Actor is a 2016 Indian Kannada psychological thriller film written, produced by KM Veeresh and co-produced and directed by Dayal Padmanabhan. The film features Naveen Krishna and Sihikahi Geetha as the only two characters appearing on screen. K. M. Veeresh has produced the film for Chitraloka Movies banner. The film re-collaborates director Dayal with actor Naveen after their critically acclaimed previous venture Haggada Kone.

The film's uniqueness is that it is shot at a single location for a stretch of 100minutes involving only two characters. The plot revolves around a successful movie star (Naveen Krishna) whose success rate falls down over a period of time and he gets into a trauma only to be consoled by his home-maid (Geetha) who recites him the stories of her own experience.

==Cast==
- Naveen Krishna
- Sihikahi Geetha

==Production==

===Development & casting===
The chief editor of the online portal Chitraloka.com, K. M. Veeresh, was in search of a good script to produce a film. After a search of around 3 years, he approached director Dayal Padmanabhan who narrated the story in just few minutes. Veeresh liked the script instantaneously and agreed to produce the film after launching the banner of Chitraloka Movies. Dayal's favorite actor Naveen Krishna was roped in to play the lead protagonist whilst Sihikahi Geetha was signed in to play the role of a maid.

===Official launch===
The film was officially launched on 16 November 2015 with a grand opening ceremony held at Bangalore. Naveen's father, actor Srinivasa Murthy clapped for the first shot. Many film personalities including the KFCC Chairman Sa. Ra. Govindu and actor-director V. Ravichandran were among the guests.

===Marketing===
The film premiered at the 8th edition of the Bangalore International Film Festival in January 2016. It received huge appreciation from the audience comprising many film industry personalities.

The first promo of the film was launched at the Bigg Boss Kannada 3 by actor-host Sudeep. Later, the trailer was circulated to the online media.

==Soundtrack==
The soundtrack and original score was composed by Goutham Srivatsa, with lyrics for the former penned by Naveen Krishna. The soundtrack album consists of three tracks.
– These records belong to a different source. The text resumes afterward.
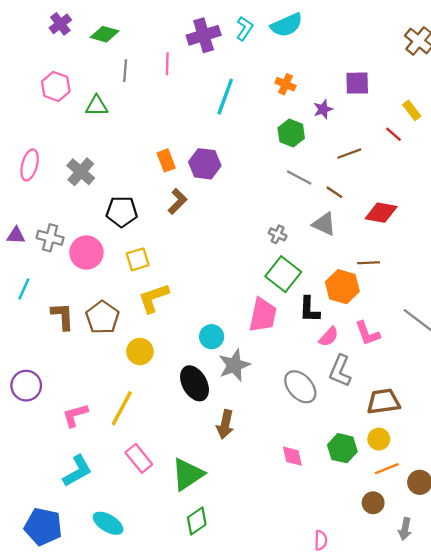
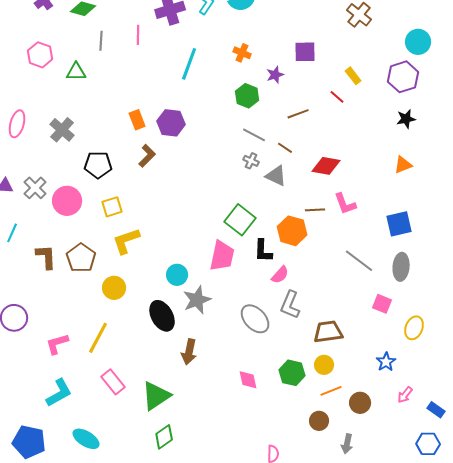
gray cross: (278, 234) -> (251, 161), moved
gray cross: (50, 238) -> (35, 188), turned 30
pink L-shape: (367, 333) -> (345, 204), moved

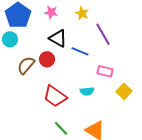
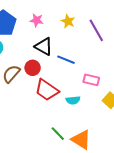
purple line: (103, 34) -> (96, 30), moved
red trapezoid: (55, 96) -> (47, 90), moved
green line: (61, 128) -> (58, 134), moved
It was released on 6 February 2016 in Bangalore's Chamundeshwari Studios.

===Track listing===

| No. | Title | Lyrics | Singer(s) | Length |
|---|---|---|---|---|
| 1. | "Aditya Hrudayam Mantra" | Naveen Krishna | Goutham Srivatsa, Srinivasa | 4:18 |
| 2. | "Bandalu Belakagi" | Naveen Krishna | Goutham Srivatsa | 4:38 |
| 3. | "O Yathrika" | Naveen Krishna | Goutham Srivatsa, Naveen Krishna | 4:16 |
| Total length: |  |  |  | 13:12 |

==Review==
Deccan Chronicle reviewed the film prior to its theatrical reviews and called the film "A Fine Act!". It rated 3 stars out of 5 lauding the performance of the lead actor Naveen Krishna.